Maybe q of terminology, but I mean Logical Data Type of a JSON Property. There is clearly defined textual Number representation (without dictated physical type). Breaking this mapping seems Wrong to me.
I understand what you're saying, and it would be nice if we could say, "the spec calls for a general number, so the implementations must do whatever it takes to represent that number". But that's not what happens in the real world, and that's one of the (many) downsides to the over-simplistic JSON specification. First of all, how would that even work? So I pass a complex number type to JSON (with a real and an imaginary part), how is that supposed to be represented as a number? Or what if have a number type that accurately represents an irrational number, such as 53/74
as a fraction. This is a number. It cannot be represented accurately as a decimal number, nor as a floating point number. It can only be represented as a fraction. How would that even be written in JSON?

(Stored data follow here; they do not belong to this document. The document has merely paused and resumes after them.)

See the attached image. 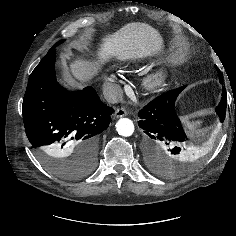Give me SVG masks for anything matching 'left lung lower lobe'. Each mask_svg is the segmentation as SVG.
<instances>
[{
  "instance_id": "left-lung-lower-lobe-1",
  "label": "left lung lower lobe",
  "mask_w": 236,
  "mask_h": 236,
  "mask_svg": "<svg viewBox=\"0 0 236 236\" xmlns=\"http://www.w3.org/2000/svg\"><path fill=\"white\" fill-rule=\"evenodd\" d=\"M217 71L223 84L221 72L218 68ZM184 88L179 87L155 98L138 114L141 118L139 127L145 133L147 161L152 167L163 166L166 154L177 158L186 152L184 144L188 138L174 109L175 100ZM226 107L227 93L223 87L221 102L216 108L221 122L225 119Z\"/></svg>"
}]
</instances>
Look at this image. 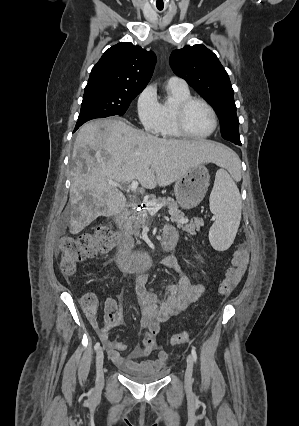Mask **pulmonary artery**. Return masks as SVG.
<instances>
[{
	"label": "pulmonary artery",
	"instance_id": "obj_1",
	"mask_svg": "<svg viewBox=\"0 0 299 426\" xmlns=\"http://www.w3.org/2000/svg\"><path fill=\"white\" fill-rule=\"evenodd\" d=\"M168 84L176 85L180 87H187V83L180 77L172 76L168 80Z\"/></svg>",
	"mask_w": 299,
	"mask_h": 426
}]
</instances>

JSON's problem is that it 1) represents numbers lexically as decimal in the source file, while 2) claiming that it an abstract number with no specific representation, but nevertheless 3) being implemented 99.99% in the real-world as IEEE-754 floating point. Seeing that JSON is ubiquitous and we have to use it for interchange, we have to live in that world and make appropriate decision to protect our data (such as using string for dates and for decimal-fraction number types such as currency). (Or create an alternate serialization superior to JSON, as I have, that has specific types for decimal representation. I've only been working on my format for a couple of decades and it's not finished yet, so we have to stick with JSON for the time being. 😁)
OK I'm heading back to my real work of the day. Thanks for the consideration and have a productive week.

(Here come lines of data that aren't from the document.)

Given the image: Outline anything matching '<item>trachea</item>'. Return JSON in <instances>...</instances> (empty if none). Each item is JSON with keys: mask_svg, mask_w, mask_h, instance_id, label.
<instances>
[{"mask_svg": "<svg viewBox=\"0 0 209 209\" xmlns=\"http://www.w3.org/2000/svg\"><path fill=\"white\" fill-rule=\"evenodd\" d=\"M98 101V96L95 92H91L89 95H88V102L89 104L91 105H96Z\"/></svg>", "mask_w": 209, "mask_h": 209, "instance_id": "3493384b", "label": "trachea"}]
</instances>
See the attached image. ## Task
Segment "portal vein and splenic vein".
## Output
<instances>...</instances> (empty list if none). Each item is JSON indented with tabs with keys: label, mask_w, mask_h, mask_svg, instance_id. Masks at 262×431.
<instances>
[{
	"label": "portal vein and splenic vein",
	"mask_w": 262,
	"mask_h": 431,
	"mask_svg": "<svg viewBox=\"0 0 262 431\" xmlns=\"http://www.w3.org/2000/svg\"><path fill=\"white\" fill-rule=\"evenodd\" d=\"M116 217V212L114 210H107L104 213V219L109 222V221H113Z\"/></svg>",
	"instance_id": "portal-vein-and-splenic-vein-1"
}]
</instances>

Comment From: garretwilson
I find it hard to believe I am the only JSON library developer capable of doing that.
And that everyone else was just going with "aww shucks, cannot do it, let's pass Number as String".

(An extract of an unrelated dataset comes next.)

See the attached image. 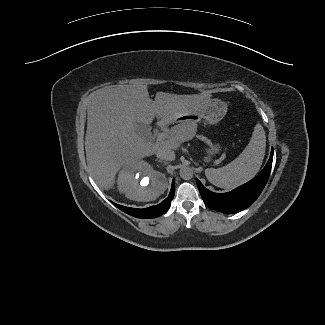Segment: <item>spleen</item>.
I'll use <instances>...</instances> for the list:
<instances>
[{"mask_svg": "<svg viewBox=\"0 0 325 325\" xmlns=\"http://www.w3.org/2000/svg\"><path fill=\"white\" fill-rule=\"evenodd\" d=\"M266 147L265 131L256 124L251 140L243 152L232 162L218 169L205 170L207 179L215 186L230 189L252 179L259 171Z\"/></svg>", "mask_w": 325, "mask_h": 325, "instance_id": "spleen-1", "label": "spleen"}]
</instances>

Um … but (if they are even aware of the issue in the first place) they often do. See e.g. AWS DynamoDb's approach:
All numbers are sent across the network to DynamoDB as strings to maximize compatibility across languages and libraries.
In DynamoDb's case, they swung too far in the other direction, making the exception the rule. Instead they should have created a separate decimal number type, and only used strings for those. But they took the "aww shucks" road.
Comment From: cowtowncoder
OK I'm heading back to my real work of the day. Thanks for the consideration and have a productive week.
Ok, yes, I think we resolved some misunderstandings to at least agree on facts & situation. :)
Right now I think at least it is important to know how to make things work, regardless of (dis)agreements on defaults.